### WORK TO COMPLETE:
Set down exactly the lines in the records below that run from the line with "Numbers (89, 2300)" to the line with "Il mio account (39, 2208)", inclusive, and nothing more.

### EXERCISE DATA:
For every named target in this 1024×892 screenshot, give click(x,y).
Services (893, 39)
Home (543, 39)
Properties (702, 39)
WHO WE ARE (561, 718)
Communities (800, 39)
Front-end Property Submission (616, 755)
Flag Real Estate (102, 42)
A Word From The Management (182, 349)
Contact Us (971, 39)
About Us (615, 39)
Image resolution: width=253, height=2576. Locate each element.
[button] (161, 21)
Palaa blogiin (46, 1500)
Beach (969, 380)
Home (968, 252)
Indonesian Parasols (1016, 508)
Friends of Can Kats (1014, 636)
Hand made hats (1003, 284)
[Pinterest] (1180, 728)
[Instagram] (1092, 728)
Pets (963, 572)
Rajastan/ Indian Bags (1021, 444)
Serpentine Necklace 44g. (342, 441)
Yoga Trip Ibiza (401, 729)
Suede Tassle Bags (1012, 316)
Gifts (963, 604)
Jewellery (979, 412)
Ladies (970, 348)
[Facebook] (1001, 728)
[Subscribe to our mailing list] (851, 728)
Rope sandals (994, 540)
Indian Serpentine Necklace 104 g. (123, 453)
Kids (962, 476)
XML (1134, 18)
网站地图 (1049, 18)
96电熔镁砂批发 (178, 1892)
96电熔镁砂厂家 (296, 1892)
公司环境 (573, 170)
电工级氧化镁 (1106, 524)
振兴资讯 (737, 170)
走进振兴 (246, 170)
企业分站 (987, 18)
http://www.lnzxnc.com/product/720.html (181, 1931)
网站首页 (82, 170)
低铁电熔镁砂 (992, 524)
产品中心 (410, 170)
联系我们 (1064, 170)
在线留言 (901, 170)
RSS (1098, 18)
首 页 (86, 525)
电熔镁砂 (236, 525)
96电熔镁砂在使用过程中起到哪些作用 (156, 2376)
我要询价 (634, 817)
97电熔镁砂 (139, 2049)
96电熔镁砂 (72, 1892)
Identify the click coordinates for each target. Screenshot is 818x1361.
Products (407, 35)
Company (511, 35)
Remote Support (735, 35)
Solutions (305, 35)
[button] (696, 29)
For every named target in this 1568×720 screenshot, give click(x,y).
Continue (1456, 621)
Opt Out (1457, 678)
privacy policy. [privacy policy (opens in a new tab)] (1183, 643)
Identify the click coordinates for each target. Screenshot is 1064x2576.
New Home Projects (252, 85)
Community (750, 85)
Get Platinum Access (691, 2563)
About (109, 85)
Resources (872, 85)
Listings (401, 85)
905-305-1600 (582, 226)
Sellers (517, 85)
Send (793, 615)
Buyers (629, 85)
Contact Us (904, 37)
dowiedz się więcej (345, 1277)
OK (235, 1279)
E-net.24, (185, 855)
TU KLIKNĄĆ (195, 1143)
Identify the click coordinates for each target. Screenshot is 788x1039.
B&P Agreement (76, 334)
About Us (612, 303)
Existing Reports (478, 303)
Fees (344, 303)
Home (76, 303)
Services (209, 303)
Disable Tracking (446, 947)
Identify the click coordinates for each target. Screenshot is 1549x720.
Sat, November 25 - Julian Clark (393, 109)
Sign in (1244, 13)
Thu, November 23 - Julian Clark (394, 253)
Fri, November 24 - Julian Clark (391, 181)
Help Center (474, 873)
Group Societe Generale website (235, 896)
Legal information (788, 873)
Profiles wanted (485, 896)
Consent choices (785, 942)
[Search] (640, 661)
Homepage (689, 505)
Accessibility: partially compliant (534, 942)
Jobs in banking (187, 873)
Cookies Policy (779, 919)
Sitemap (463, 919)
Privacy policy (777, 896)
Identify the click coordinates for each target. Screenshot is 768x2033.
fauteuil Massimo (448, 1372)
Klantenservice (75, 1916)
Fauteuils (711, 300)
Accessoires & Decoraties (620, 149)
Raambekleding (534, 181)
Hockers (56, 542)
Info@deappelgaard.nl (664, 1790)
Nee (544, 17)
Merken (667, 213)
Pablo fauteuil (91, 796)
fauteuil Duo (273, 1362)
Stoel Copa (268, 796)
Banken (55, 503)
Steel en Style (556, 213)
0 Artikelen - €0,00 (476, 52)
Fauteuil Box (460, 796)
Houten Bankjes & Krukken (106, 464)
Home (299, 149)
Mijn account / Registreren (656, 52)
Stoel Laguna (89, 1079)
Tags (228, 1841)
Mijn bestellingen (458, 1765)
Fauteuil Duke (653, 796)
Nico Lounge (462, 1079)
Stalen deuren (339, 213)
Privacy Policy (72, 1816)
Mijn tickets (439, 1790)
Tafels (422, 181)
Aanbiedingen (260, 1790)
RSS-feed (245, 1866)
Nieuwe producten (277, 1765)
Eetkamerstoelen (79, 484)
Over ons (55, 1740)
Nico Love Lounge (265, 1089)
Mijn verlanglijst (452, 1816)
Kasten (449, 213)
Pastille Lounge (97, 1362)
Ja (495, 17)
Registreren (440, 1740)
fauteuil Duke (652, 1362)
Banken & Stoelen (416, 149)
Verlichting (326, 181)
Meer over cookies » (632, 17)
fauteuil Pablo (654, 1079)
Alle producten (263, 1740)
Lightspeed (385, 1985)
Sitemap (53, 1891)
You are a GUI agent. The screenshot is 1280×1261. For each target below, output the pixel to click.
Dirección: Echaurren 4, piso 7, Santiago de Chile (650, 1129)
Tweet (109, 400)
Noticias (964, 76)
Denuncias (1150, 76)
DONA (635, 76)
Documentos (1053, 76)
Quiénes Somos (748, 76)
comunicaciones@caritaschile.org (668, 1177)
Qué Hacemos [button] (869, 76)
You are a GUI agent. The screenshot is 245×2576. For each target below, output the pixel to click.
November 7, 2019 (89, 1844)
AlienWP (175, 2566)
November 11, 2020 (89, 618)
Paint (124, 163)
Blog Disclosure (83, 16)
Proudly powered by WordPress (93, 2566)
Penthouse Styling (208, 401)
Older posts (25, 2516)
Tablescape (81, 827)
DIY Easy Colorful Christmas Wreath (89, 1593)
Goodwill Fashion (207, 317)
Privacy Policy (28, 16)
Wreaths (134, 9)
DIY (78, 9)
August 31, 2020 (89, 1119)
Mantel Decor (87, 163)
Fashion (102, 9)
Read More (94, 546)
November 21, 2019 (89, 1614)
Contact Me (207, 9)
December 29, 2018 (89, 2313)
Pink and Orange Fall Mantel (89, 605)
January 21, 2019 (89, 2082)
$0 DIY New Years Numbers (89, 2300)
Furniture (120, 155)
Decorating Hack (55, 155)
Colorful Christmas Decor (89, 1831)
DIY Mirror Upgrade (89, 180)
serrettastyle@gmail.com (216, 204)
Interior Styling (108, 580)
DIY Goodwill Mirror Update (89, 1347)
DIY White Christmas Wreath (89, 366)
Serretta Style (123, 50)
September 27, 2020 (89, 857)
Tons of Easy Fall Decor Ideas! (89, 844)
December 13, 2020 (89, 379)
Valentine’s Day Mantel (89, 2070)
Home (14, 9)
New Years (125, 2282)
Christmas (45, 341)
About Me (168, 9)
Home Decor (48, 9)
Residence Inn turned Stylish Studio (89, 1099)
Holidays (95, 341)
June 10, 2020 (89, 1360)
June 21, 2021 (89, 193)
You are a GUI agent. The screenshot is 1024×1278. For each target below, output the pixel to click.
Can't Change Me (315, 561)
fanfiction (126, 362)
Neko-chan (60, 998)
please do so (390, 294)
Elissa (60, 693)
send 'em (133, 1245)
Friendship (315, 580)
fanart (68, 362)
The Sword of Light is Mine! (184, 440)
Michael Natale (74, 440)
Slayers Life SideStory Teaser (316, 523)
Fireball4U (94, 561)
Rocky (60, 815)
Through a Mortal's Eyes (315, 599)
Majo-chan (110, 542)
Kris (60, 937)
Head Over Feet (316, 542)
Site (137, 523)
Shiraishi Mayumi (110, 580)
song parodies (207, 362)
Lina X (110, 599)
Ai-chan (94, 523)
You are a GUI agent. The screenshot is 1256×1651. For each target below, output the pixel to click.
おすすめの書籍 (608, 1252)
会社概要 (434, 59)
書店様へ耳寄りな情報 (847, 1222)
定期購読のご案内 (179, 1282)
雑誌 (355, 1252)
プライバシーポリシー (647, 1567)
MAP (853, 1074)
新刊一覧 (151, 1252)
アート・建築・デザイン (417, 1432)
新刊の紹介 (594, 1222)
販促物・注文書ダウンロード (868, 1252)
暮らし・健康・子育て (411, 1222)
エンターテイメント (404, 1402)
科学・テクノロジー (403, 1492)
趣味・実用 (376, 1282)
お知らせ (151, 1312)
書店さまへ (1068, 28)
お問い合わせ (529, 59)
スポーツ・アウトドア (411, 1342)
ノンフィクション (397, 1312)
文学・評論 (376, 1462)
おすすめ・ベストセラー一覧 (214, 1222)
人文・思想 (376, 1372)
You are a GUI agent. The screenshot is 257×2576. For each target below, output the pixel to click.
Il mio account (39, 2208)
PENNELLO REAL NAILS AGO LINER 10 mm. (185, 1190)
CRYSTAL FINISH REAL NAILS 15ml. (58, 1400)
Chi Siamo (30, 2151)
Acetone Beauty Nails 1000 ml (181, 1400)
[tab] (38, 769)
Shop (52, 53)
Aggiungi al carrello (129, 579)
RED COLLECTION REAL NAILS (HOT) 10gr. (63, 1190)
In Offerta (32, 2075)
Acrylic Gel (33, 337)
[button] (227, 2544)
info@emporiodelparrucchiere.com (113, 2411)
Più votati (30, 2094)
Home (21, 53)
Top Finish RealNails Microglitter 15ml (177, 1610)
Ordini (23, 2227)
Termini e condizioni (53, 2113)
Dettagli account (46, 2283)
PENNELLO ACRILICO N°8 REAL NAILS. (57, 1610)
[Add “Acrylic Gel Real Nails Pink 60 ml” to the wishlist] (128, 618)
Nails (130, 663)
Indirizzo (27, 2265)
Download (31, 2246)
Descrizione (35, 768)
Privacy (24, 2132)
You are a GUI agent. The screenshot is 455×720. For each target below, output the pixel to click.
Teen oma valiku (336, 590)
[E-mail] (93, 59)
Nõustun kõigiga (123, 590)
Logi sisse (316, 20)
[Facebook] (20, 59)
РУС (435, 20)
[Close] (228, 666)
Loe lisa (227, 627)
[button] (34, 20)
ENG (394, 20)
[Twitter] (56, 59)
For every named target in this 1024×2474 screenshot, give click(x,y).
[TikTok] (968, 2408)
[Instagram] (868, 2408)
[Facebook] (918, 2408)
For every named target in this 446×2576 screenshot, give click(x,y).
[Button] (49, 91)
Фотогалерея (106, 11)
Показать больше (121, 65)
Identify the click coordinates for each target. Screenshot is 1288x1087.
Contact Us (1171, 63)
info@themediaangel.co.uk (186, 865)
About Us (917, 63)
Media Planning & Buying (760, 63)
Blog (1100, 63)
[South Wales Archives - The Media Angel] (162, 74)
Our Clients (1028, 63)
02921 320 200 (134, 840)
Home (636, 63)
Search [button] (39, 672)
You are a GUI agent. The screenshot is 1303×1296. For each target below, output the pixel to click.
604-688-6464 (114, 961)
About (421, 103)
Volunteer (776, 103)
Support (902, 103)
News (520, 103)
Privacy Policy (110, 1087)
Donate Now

### RESPONSE AREA:
$0 DIY New Years Numbers (89, 2300)
Furniture (120, 155)
Decorating Hack (55, 155)
Colorful Christmas Decor (89, 1831)
DIY Mirror Upgrade (89, 180)
serrettastyle@gmail.com (216, 204)
Interior Styling (108, 580)
DIY Goodwill Mirror Update (89, 1347)
DIY White Christmas Wreath (89, 366)
Serretta Style (123, 50)
September 27, 2020 (89, 857)
Tons of Easy Fall Decor Ideas! (89, 844)
December 13, 2020 (89, 379)
Valentine’s Day Mantel (89, 2070)
Home (14, 9)
New Years (125, 2282)
Christmas (45, 341)
About Me (168, 9)
Home Decor (48, 9)
Residence Inn turned Stylish Studio (89, 1099)
Holidays (95, 341)
June 10, 2020 (89, 1360)
June 21, 2021 (89, 193)
You are a GUI agent. The screenshot is 1024×1278. For each target below, output the pixel to click.
Can't Change Me (315, 561)
fanfiction (126, 362)
Neko-chan (60, 998)
please do so (390, 294)
Elissa (60, 693)
send 'em (133, 1245)
Friendship (315, 580)
fanart (68, 362)
The Sword of Light is Mine! (184, 440)
Michael Natale (74, 440)
Slayers Life SideStory Teaser (316, 523)
Fireball4U (94, 561)
Rocky (60, 815)
Through a Mortal's Eyes (315, 599)
Majo-chan (110, 542)
Kris (60, 937)
Head Over Feet (316, 542)
Site (137, 523)
Shiraishi Mayumi (110, 580)
song parodies (207, 362)
Lina X (110, 599)
Ai-chan (94, 523)
You are a GUI agent. The screenshot is 1256×1651. For each target below, output the pixel to click.
おすすめの書籍 (608, 1252)
会社概要 (434, 59)
書店様へ耳寄りな情報 (847, 1222)
定期購読のご案内 (179, 1282)
雑誌 (355, 1252)
プライバシーポリシー (647, 1567)
MAP (853, 1074)
新刊一覧 (151, 1252)
アート・建築・デザイン (417, 1432)
新刊の紹介 (594, 1222)
販促物・注文書ダウンロード (868, 1252)
暮らし・健康・子育て (411, 1222)
エンターテイメント (404, 1402)
科学・テクノロジー (403, 1492)
趣味・実用 (376, 1282)
お知らせ (151, 1312)
書店さまへ (1068, 28)
お問い合わせ (529, 59)
スポーツ・アウトドア (411, 1342)
ノンフィクション (397, 1312)
文学・評論 (376, 1462)
おすすめ・ベストセラー一覧 (214, 1222)
人文・思想 (376, 1372)
You are a GUI agent. The screenshot is 257×2576. For each target below, output the pixel to click.
Il mio account (39, 2208)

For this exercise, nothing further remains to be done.